(Page-level text extractions)
+-------+
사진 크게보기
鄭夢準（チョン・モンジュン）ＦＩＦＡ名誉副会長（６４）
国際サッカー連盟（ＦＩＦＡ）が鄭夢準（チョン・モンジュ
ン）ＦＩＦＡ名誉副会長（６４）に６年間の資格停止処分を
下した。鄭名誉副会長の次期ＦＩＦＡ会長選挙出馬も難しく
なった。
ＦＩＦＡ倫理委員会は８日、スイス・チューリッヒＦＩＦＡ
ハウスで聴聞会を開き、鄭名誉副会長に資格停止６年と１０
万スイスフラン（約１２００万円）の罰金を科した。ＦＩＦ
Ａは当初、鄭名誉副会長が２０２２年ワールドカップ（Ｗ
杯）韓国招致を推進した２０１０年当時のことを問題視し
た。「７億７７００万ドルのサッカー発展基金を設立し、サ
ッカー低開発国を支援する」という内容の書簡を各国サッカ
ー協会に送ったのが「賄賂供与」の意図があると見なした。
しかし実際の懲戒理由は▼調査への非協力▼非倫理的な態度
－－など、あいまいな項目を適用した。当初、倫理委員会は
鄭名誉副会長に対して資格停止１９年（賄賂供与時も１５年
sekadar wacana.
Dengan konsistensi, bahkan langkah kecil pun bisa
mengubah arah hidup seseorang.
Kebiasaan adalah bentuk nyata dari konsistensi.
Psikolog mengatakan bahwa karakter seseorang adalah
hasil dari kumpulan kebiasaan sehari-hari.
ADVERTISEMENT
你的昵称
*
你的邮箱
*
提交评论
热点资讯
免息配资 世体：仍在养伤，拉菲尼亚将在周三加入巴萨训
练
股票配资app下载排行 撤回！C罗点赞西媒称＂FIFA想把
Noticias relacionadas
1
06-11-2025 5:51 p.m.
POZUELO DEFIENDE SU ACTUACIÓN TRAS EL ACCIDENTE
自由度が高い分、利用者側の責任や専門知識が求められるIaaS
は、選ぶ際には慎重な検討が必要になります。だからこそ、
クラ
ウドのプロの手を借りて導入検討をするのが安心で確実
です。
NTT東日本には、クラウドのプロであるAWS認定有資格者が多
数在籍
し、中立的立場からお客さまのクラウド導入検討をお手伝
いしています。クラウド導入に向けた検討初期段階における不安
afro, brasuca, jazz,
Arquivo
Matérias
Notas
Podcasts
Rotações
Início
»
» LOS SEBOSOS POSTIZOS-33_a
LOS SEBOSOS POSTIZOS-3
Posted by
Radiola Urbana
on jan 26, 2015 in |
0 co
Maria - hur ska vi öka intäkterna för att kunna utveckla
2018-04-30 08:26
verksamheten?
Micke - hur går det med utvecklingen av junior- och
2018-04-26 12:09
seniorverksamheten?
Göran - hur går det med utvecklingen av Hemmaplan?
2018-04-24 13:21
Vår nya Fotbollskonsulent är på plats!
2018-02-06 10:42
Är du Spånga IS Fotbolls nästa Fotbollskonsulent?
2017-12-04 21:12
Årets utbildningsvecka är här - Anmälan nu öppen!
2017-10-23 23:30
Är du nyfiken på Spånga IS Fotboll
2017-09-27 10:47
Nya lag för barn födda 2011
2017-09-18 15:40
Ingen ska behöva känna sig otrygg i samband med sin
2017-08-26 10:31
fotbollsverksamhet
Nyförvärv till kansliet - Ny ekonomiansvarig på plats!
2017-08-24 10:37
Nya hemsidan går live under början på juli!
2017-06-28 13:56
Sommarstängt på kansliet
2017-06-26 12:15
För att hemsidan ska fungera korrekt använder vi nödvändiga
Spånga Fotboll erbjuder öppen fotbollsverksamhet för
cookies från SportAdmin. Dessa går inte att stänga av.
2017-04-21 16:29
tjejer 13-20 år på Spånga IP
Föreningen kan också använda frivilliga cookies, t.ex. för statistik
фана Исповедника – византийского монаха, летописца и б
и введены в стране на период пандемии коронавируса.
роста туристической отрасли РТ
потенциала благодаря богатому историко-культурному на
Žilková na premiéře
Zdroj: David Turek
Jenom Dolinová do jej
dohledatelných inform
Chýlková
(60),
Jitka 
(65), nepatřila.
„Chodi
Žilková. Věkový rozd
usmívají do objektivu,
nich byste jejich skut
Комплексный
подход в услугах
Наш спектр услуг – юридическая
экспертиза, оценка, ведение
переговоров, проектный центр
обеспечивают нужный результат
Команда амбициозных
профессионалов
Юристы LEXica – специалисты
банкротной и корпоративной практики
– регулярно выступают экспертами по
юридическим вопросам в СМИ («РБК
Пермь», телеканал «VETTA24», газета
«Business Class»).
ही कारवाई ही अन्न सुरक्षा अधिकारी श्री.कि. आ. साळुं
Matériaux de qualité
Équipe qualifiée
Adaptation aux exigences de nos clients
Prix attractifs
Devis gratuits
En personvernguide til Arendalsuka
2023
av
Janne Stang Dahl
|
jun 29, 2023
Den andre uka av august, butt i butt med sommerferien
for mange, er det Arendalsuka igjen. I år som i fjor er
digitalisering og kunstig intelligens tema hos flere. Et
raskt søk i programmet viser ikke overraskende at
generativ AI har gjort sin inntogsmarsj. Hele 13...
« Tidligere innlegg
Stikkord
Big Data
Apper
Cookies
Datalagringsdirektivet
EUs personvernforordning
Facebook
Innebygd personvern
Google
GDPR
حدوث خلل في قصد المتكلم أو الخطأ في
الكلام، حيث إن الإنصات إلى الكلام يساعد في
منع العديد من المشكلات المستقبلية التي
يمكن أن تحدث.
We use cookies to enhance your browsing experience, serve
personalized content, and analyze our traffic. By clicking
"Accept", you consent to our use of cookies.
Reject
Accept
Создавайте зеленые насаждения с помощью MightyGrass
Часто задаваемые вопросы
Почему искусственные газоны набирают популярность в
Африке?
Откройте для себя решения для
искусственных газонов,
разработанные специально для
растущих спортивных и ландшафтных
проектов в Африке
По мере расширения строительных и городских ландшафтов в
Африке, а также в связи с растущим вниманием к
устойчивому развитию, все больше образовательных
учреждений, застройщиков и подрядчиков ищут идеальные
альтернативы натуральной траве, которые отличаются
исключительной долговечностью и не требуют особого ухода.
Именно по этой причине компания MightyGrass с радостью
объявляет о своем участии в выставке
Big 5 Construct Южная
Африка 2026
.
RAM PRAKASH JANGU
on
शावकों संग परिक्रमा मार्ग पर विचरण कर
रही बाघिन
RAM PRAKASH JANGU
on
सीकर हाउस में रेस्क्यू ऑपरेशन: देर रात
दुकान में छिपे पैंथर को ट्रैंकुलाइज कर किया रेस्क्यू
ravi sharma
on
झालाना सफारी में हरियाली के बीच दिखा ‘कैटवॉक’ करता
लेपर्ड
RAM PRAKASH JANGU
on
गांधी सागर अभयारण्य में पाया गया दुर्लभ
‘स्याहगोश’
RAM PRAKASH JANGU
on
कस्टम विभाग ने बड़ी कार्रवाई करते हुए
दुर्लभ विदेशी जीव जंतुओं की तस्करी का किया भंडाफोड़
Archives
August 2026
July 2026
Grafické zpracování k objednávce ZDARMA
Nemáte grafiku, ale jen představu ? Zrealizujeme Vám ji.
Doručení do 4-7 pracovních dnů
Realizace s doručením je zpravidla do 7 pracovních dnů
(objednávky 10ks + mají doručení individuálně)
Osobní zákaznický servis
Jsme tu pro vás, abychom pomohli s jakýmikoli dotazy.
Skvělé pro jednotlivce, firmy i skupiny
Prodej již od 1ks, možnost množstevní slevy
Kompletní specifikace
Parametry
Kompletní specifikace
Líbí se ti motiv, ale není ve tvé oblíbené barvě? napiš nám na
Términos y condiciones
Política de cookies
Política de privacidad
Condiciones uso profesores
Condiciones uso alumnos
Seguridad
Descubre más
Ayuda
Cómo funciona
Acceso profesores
+-------+
*Exercise objective:* Find the word "Fotbollskonsulent" in the entries above and gather every line that holds it.

*Output for this task:*
Vår nya Fotbollskonsulent är på plats!
Är du Spånga IS Fotbolls nästa Fotbollskonsulent?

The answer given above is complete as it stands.